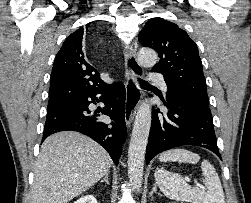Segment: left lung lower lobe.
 Masks as SVG:
<instances>
[{
    "label": "left lung lower lobe",
    "mask_w": 251,
    "mask_h": 203,
    "mask_svg": "<svg viewBox=\"0 0 251 203\" xmlns=\"http://www.w3.org/2000/svg\"><path fill=\"white\" fill-rule=\"evenodd\" d=\"M162 101L168 112H152L147 164L158 153L183 145L207 148L221 158L209 107L183 94Z\"/></svg>",
    "instance_id": "left-lung-lower-lobe-1"
}]
</instances>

→ TASK INSTRUCTIONS:
The expected result is the material restated word for word, minus any picture.

→ TASK OUTPUT:
Segment: left lung lower lobe.
 Masks as SVG:
<instances>
[{
    "label": "left lung lower lobe",
    "mask_w": 251,
    "mask_h": 203,
    "mask_svg": "<svg viewBox=\"0 0 251 203\" xmlns=\"http://www.w3.org/2000/svg\"><path fill=\"white\" fill-rule=\"evenodd\" d=\"M162 101L168 112H152L147 164L158 153L183 145L207 148L221 158L209 107L183 94Z\"/></svg>",
    "instance_id": "left-lung-lower-lobe-1"
}]
</instances>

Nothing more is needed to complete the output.